Nothing outside the range is to be copied. From the entries below, reproduce exactly the lines starting at the one with "Director/Press Representative" and ending at the one with "Odkryj Sekrety Trwałego Tarasu: Profesjonalne", without pictures.
--- Source data ---
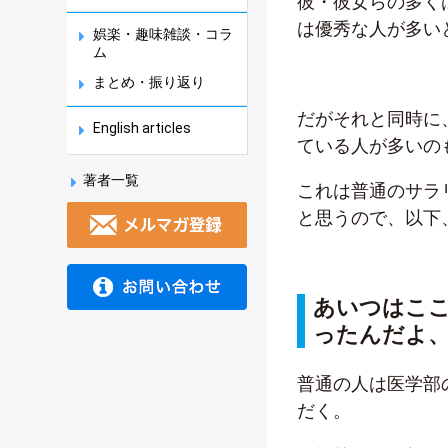
彼・彼女らの多く
は優秀な人が多い
娯楽・趣味雑談・コラ
ム
まとめ・振り返り
だがそれと同時に
English articles
ている人が多いの
著者一覧
これは普通のサラ
と思うので、以下
あいつはこ
ったんだよ
普通の人は医学部
だく。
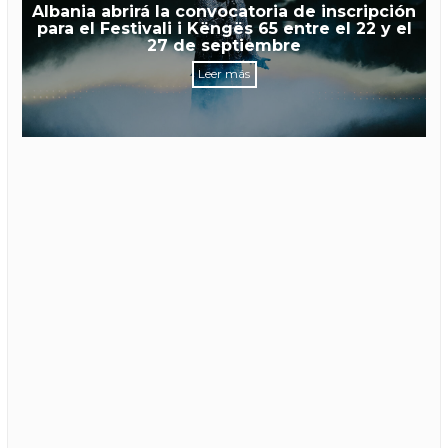
Albania abrirá la convocatoria de inscripción
para el Festivali i Këngës 65 entre el 22 y el
27 de septiembre
Leer más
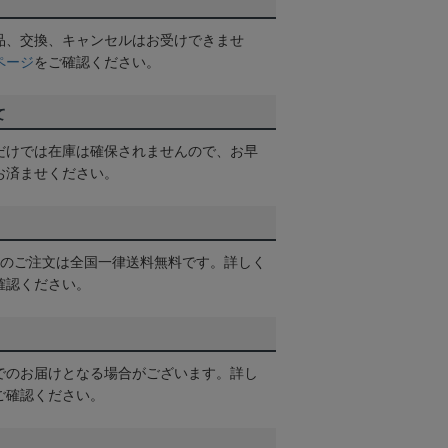
品、交換、キャンセルはお受けできませ
ページ
をご確認ください。
て
だけでは在庫は確保されませんので、お早
お済ませください。
以上のご注文は全国一律送料無料です。詳しく
確認ください。
でのお届けとなる場合がございます。詳し
ご確認ください。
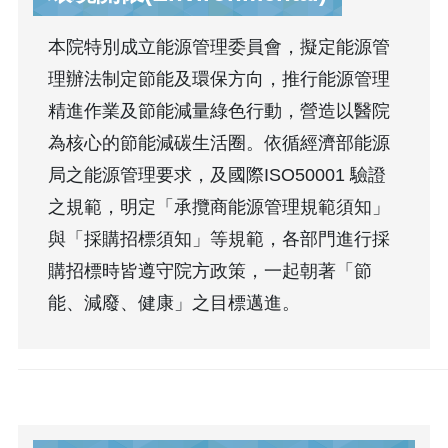
本院特別成立能源管理委員會，擬定能源管
理辦法制定節能及環保方向，推行能源管理
精進作業及節能減量綠色行動，營造以醫院
為核心的節能減碳生活圈。依循經濟部能源
局之能源管理要求，及國際ISO50001 驗證
之規範，明定「承攬商能源管理規範須知」
與「採購招標須知」等規範，各部門進行採
購招標時皆遵守院方政策，一起朝著「節
能、減廢、健康」之目標邁進。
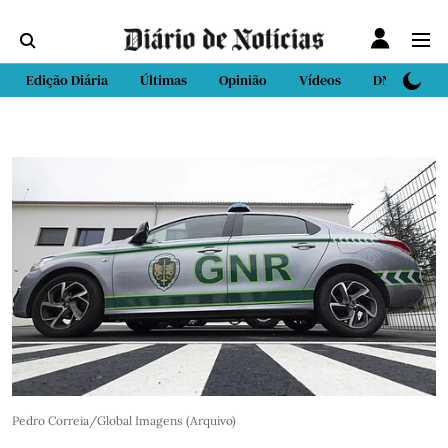
Edição Diária
Últimas
Opinião
Vídeos
DN Sport
Pedro Correia/Global Imagens (Arquivo)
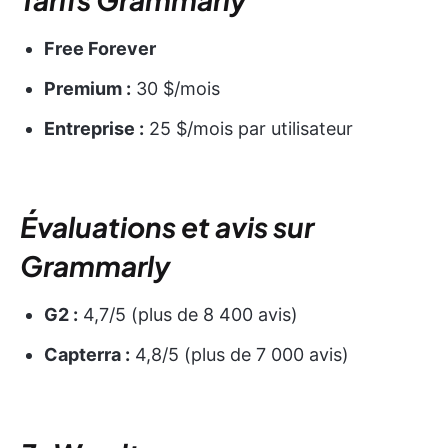
Free Forever
Premium :
30 $/mois
Entreprise :
25 $/mois par utilisateur
Évaluations et avis sur
Grammarly
G2 :
4,7/5 (plus de 8 400 avis)
Capterra :
4,8/5 (plus de 7 000 avis)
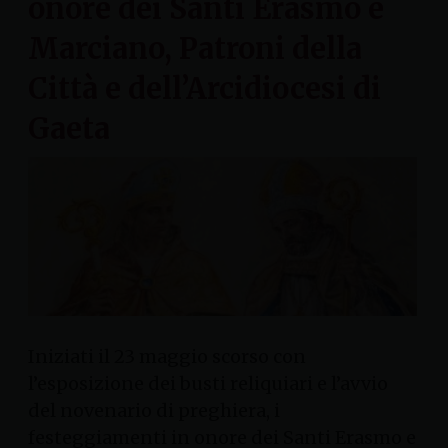
onore dei Santi Erasmo e
Marciano, Patroni della
Città e dell’Arcidiocesi di
Gaeta
Iniziati il 23 maggio scorso con
l’esposizione dei busti reliquiari e l’avvio
del novenario di preghiera, i
festeggiamenti in onore dei Santi Erasmo e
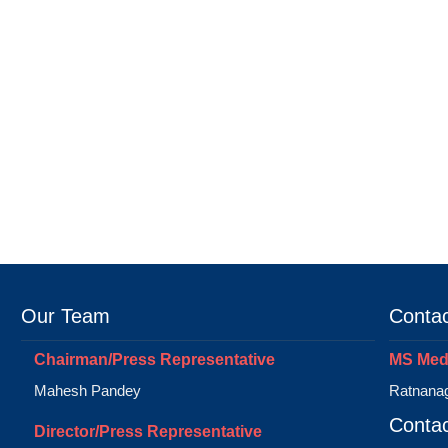
Our Team
Contac
Chairman/Press Representative
MS Medi
Mahesh Pandey
Ratnanag
Contac
Director/Press Representative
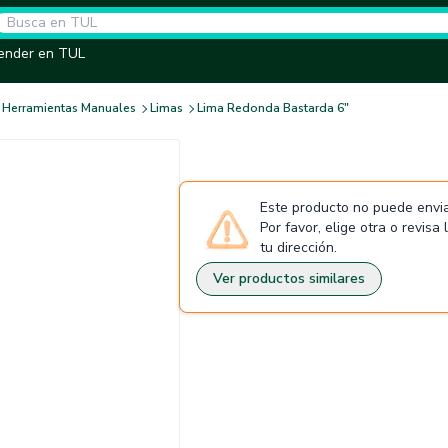
ender en TUL
Herramientas Manuales
Limas
Lima Redonda Bastarda 6"
Este producto no puede envia
Por favor, elige otra o revisa
tu dirección.
Ver productos similares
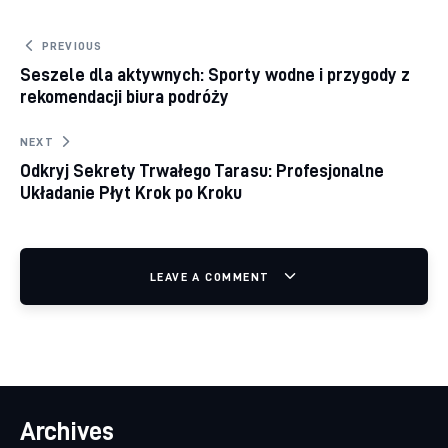
Nawigacja wpisu
PREVIOUS
Seszele dla aktywnych: Sporty wodne i przygody z
rekomendacji biura podróży
NEXT
Odkryj Sekrety Trwałego Tarasu: Profesjonalne
Układanie Płyt Krok po Kroku
LEAVE A COMMENT
Archives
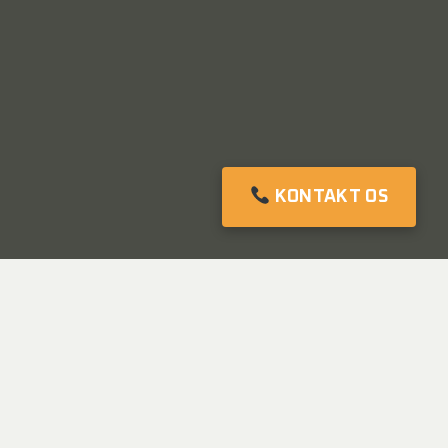
KONTAKT OS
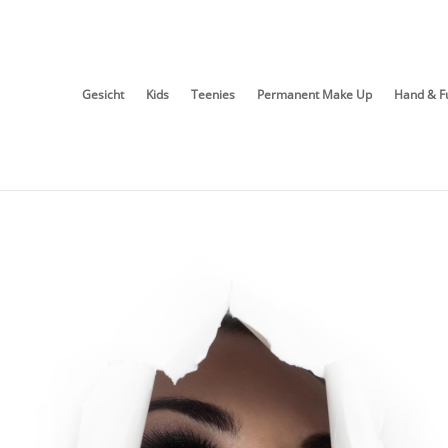
Gesicht
Kids
Teenies
Permanent Make Up
Hand & F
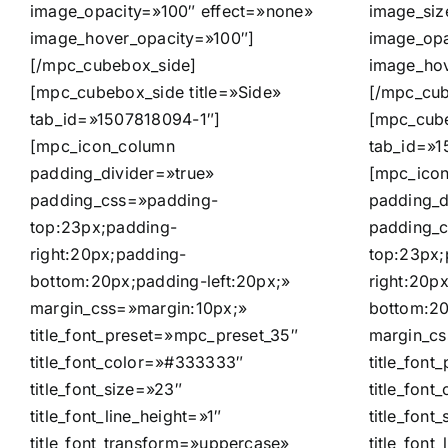
image_opacity=»100″ effect=»none»
image_siz
image_hover_opacity=»100″]
image_opa
[/mpc_cubebox_side]
image_hov
[mpc_cubebox_side title=»Side»
[/mpc_cub
tab_id=»1507818094-1″]
[mpc_cube
[mpc_icon_column
tab_id=»1
padding_divider=»true»
[mpc_ico
padding_css=»padding-
padding_d
top:23px;padding-
padding_
right:20px;padding-
top:23px;
bottom:20px;padding-left:20px;»
right:20p
margin_css=»margin:10px;»
bottom:20
title_font_preset=»mpc_preset_35″
margin_cs
title_font_color=»#333333″
title_fon
title_font_size=»23″
title_fon
title_font_line_height=»1″
title_font
title_font_transform=»uppercase»
title_font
---
*Result*:
Director/Press Representative
ender en TUL
Herramientas Manuales
Limas
Lima Redonda Bastarda 6"
Este producto no puede envia
Por favor, elige otra o revisa
tu dirección.
Ver productos similares
Nawigacja wpisu
PREVIOUS
Seszele dla aktywnych: Sporty wodne i przygody z
rekomendacji biura podróży
NEXT
Odkryj Sekrety Trwałego Tarasu: Profesjonalne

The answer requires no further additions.